According to the AFP, Pittsburgh police estimated that up to 4,500 "protesters on Friday flooded into city streets lined with police in full riot gear, still tense after violent anti-G20 protests in the eastern US city late Thursday." Those violent Thursday protests featured only about 400 hooligans and a few dozen arrests, the AFP also reported.

Sounds pretty big, huh? Well, it's actually pretty insignificant when you provide some perspective (instead of just focusing on the protesters' attention-grabbing violence and tomfoolery):
  • The granddaddy of the modern anti-globalization movement - the 1999 protests against the World Trade Organization's Ministerial Meeting in Seattle - drew over 40,000 protesters, according to similar local police estimates.  Those protests - featuring the strange bedfellows of US labor unions, anarchists, environmental "advocates," socialists, and "consumer groups" like Public Citizen - really flooded Seattle's streets and literally shut down both the city of Seattle and the WTO meetings themselves.
  • The follow-up to Seattle - the April 2000 protests against the annual World Bank and IMF meetings in Washington, DC - featured at least 10,000 protesters, summoned about 1,500 additional cops, and shut down most of DC (although the official meetings still managed to happen).  I was working in DC at the time and vividly remember how most people stayed home that day in fear of violence (or just really, really bad traffic).

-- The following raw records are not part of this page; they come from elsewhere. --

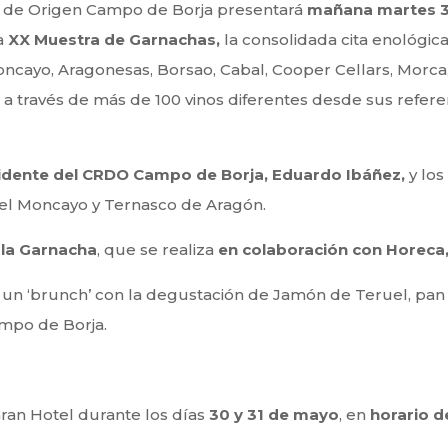
n de Origen Campo de Borja presentará
mañana martes 30 
la
XX Muestra de Garnachas,
la consolidada cita enológic
cayo, Aragonesas, Borsao, Cabal, Cooper Cellars, Morca, 
 a través de más de 100 vinos diferentes desde sus refer
sidente del CRDO Campo de Borja, Eduardo Ibáñez,
y los
del Moncayo y Ternasco de Aragón.
la Garnacha
, que se realiza
en colaboración con Horeca,
ar un ‘brunch’ con la degustación de Jamón de Teruel, pan
ampo de Borja.
Gran Hotel durante los días
30 y 31 de mayo
, en
horario de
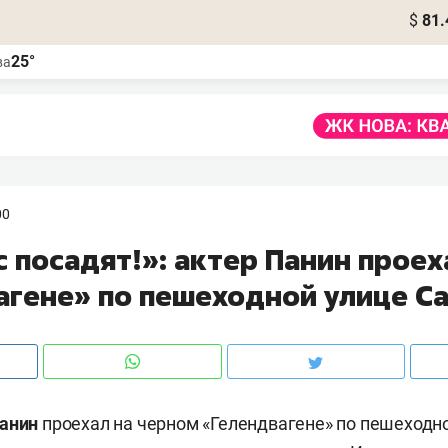
$
81.
25°
ва
00
с посадят!»: актер Панин проех
агене» по пешеходной улице С
Панин
проехал на черном «Гелендвагене» по пешеходн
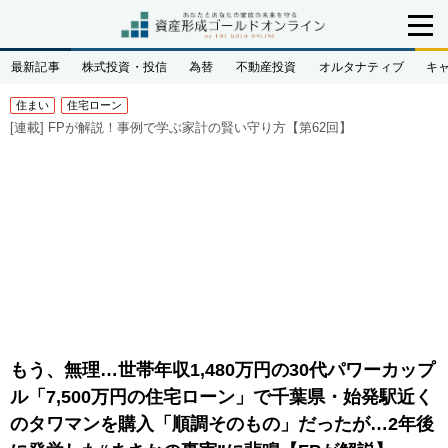
最新記事
株式投資・投信
為替
不動産投資
オルタナティブ
キ
住まい
住宅ローン
[連載]
FPが解説！事例で学ぶ家計の賢い守り方【第62回】
もう、無理…世帯年収1,480万円の30代パワーカップ
ル「7,500万円の住宅ローン」で千葉県・始発駅近く
のタワマンを購入「順調そのもの」だったが…2年後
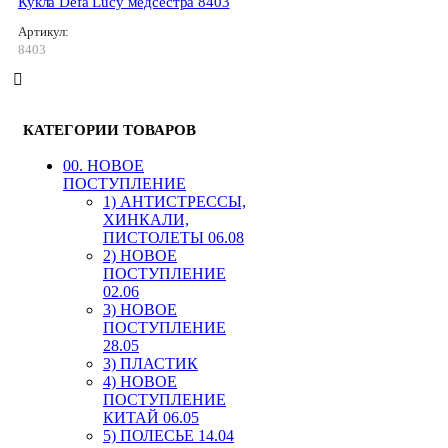
Кукла Defa Lucy медсестра 8403
Артикул:
8403
КАТЕГОРИИ ТОВАРОВ
00. HОВОЕ
ПОСТУПЛЕНИЕ
1) АНТИСТРЕССЫ,
ХИНКАЛИ,
ПИСТОЛЕТЫ 06.08
2) НОВОЕ
ПОСТУПЛЕНИЕ
02.06
3) НОВОЕ
ПОСТУПЛЕНИЕ
28.05
3) ПЛАСТИК
4) НОВОЕ
ПОСТУПЛЕНИЕ
КИТАЙ 06.05
5) ПОЛЕСЬЕ 14.04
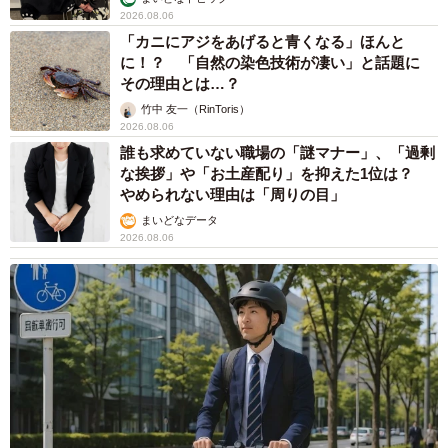
2026.08.06
「カニにアジをあげると青くなる」ほんと
に！？ 「自然の染色技術が凄い」と話題に
その理由とは…？
竹中 友一（RinToris）
2026.08.06
誰も求めていない職場の「謎マナー」、「過剰
な挨拶」や「お土産配り」を抑えた1位は？
やめられない理由は「周りの目」
まいどなデータ
2026.08.06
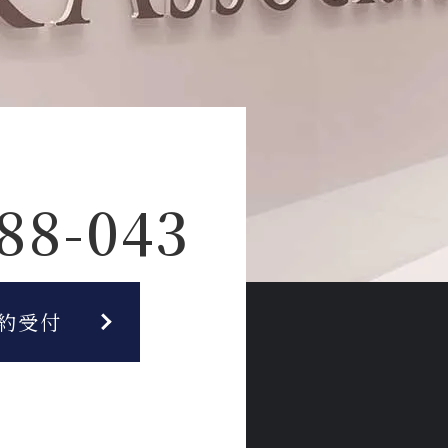
88-043
約受付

Compared to these protests, the G20 ruckus was pretty tepid.  Granted, the devolution of the American anti-globalization movement is not a brand new phenomenon: compared to last April's World Bank/IMF protests - which apparently drew only 150 protesters - the G20 protests were huge.  Nevertheless, the G20 meetings were highly publicized, came in the midst of a global recession that's (unfairly) being blamed on "free market policies," and were located in a traditional "rust belt" city with large numbers of folks that are highly skeptical of free trade (Pittsburgh is the national headquarters of the United Steelworkers union, afterall).  And the March 2009 G20 protests in London drew "tens of thousands" of protesters. 

Yet the G20 meetings attracted a little more than ten percent of the numbers in Seattle.  What gives?  Has the anti-capitalist movement been replaced by cooler protest movements on the nation's liberal arts campuses?  Or have the USW and its anti-trade bedfellows grown complacent in the face of declining US foreign trade activity and a recent victory against Chinese tire imports gifted to them by President Obama?

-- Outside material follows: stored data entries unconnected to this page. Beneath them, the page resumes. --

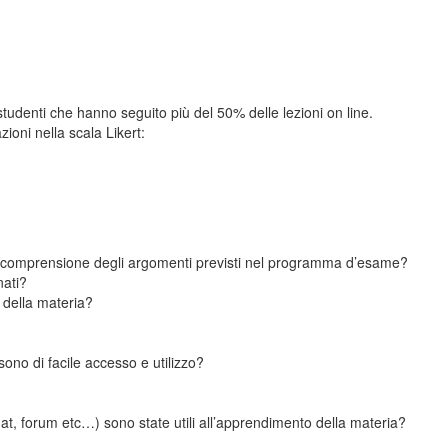
tudenti che hanno seguito più del 50% delle lezioni on line.
zioni nella scala Likert:
 la comprensione degli argomenti previsti nel programma d’esame?
nati?
o della materia?
) sono di facile accesso e utilizzo?
 chat, forum etc…) sono state utili all’apprendimento della materia?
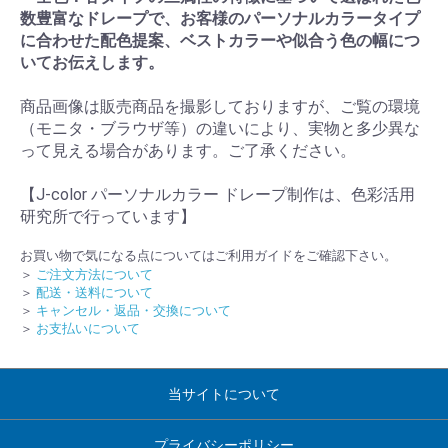
数豊富なドレープで、お客様のパーソナルカラータイプ
に合わせた配色提案、ベストカラーや似合う色の幅につ
いてお伝えします。
商品画像は販売商品を撮影しておりますが、ご覧の環境
（モニタ・ブラウザ等）の違いにより、実物と多少異な
って見える場合があります。ご了承ください。
【J-color パーソナルカラー ドレープ制作は、色彩活用
研究所で行っています】
お買い物で気になる点についてはご利用ガイドをご確認下さい。
＞
ご注文方法について
＞
配送・送料について
＞
キャンセル・返品・交換について
＞
お支払いについて
当サイトについて
プライバシーポリシー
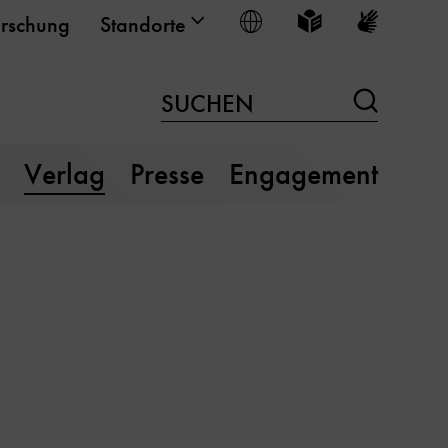
Sprache wählen
Leichte Sprache
Gebärden
rschung
Standorte
Suchen
SUCHEN
Verlag
Presse
Engagement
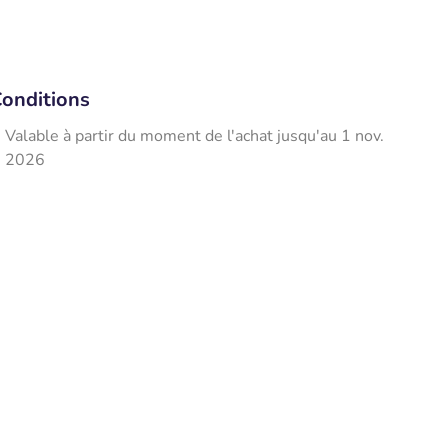
onditions
Valable à partir du moment de l'achat jusqu'au 1 nov.
2026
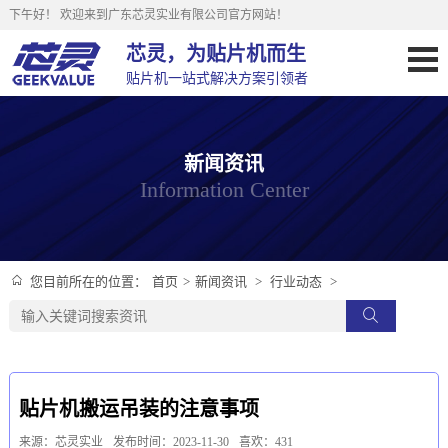
下午好！
欢迎来到广东芯灵实业有限公司官方网站！
芯灵，为贴片机而生
贴片机一站式解决方案引领者
新闻资讯
Information Center
首页
>
新闻资讯
>
行业动态
>
您目前所在的位置：
贴片机搬运吊装的注意事项
来源：芯灵实业
发布时间：2023-11-30
喜欢：431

Well, maybe.  Although I have another theory that's at least equally plausible: the vast majority of America's young people (and a lot of other Americans) just don't fear globalization anymore.

Since 1990, the share of US GDP represented by trade - imports and exports - has exploded from a little over 15 percent to almost 30 percent before the onslaught of the current recession.  And the share of foreign-owned companies on US soil also has expanded dramatically in recent years.  This trend means that today's young Americans - those most likely to be enamoured with protest "movements" (and have the parentally-funded free time to participate in them!) - grew up and now live in a much more globalized America than did their flannel-wearing, Pearl-Jam-loving counterparts of the late 1990s.  And because more "potential protesters" own an iPod assembled in China (but designed in California), or have a parent who works for a foreign-owned company, or drive a Toyota Camry made in the US (or a Ford Focus made in Mexico), they're just not buying the anti-globalization hype.

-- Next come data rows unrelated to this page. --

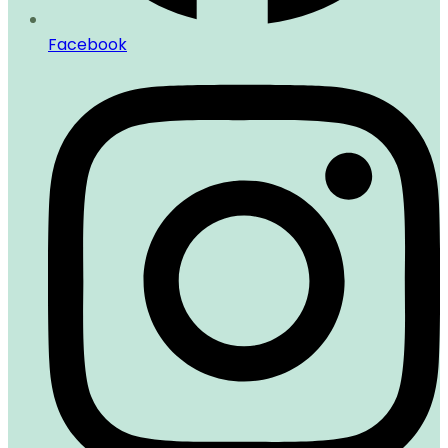
Facebook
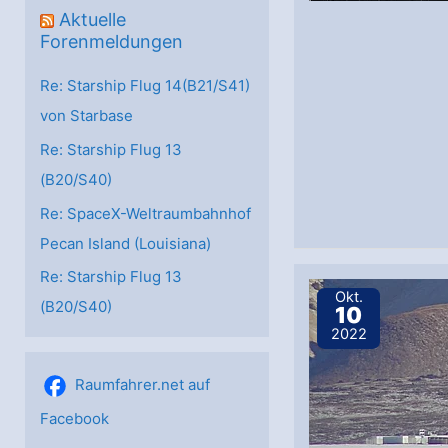
Aktuelle
Forenmeldungen
Re: Starship Flug 14(B21/S41)
von Starbase
Re: Starship Flug 13
(B20/S40)
Re: SpaceX-Weltraumbahnhof
Pecan Island (Louisiana)
Re: Starship Flug 13
Okt.
(B20/S40)
10
2022
Raumfahrer.net auf
Facebook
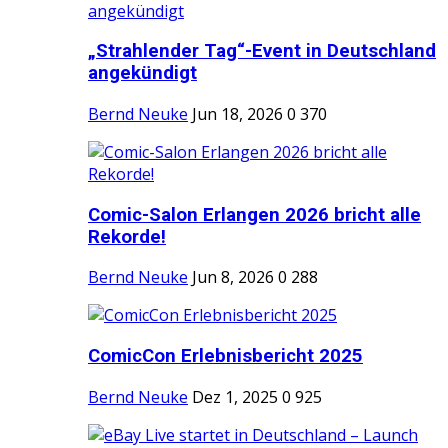
„Strahlender Tag“-Event in Deutschland
angekündigt
Bernd Neuke
Jun 18, 2026
0
370
Comic-Salon Erlangen 2026 bricht alle
Rekorde!
Bernd Neuke
Jun 8, 2026
0
288
ComicCon Erlebnisbericht 2025
Bernd Neuke
Dez 1, 2025
0
925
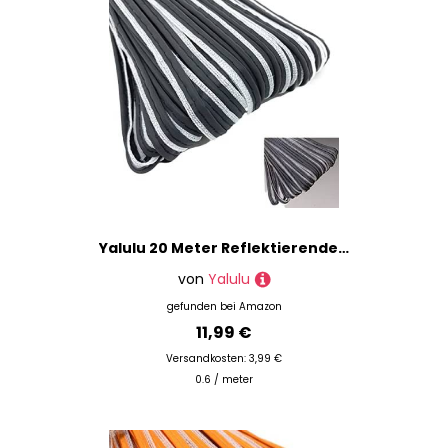
Yalulu 20 Meter Reflektierende Paspel-Streifen, Reflektierende Band zum Einfassung Paspelband für Kleidung, Taschen und Handtaschen (Schwarz)
von
Yalulu
gefunden bei
Amazon
11,99 €
Versandkosten: 3,99 €
0.6 / meter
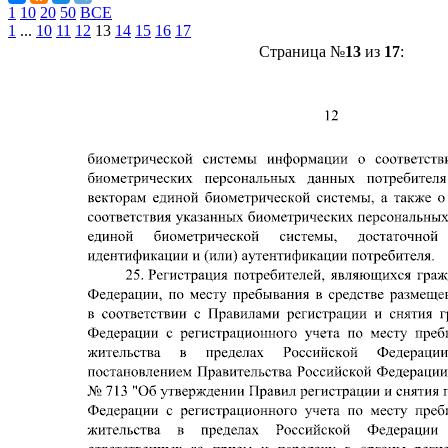
1
10
20
50
ВСЕ
1
...
10
11
12
13
14
15
16
17
Страница №
13
из
17
:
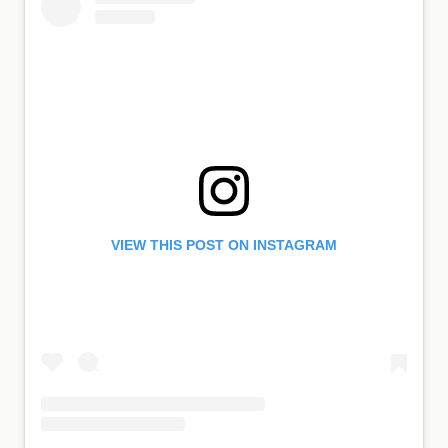
VIEW THIS POST ON INSTAGRAM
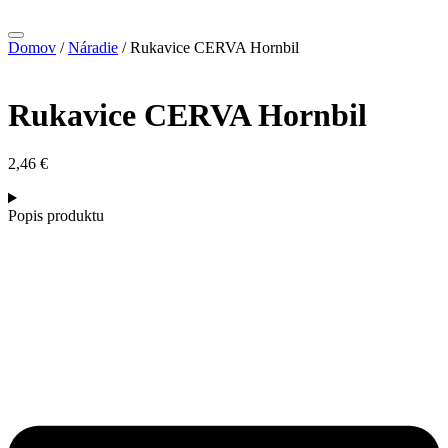
Domov
/
Náradie
/ Rukavice CERVA Hornbil
Rukavice CERVA Hornbil
2,46
€
Popis produktu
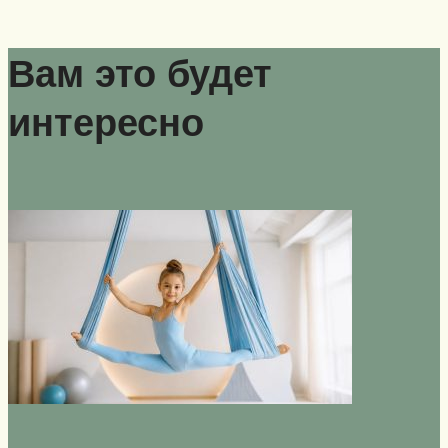
Вам это будет
интересно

So they, and a lot of similarly-affected older Americans, politely delete the mass-organizing email from Socialistworker.com, and the only ones left at the anti-globalization protests are the anarchists, the diehard unionists, the career protesters, the plain ol' nutjobs, and the professional protectionists.  Such a "coalition," while kinda entertaining, does not an official protest movement make, and thus the relatively small numbers on the streets of Pittsburgh.

Either that, or there was a wicked kegger/Dave Matthews concert/global warming protest that day.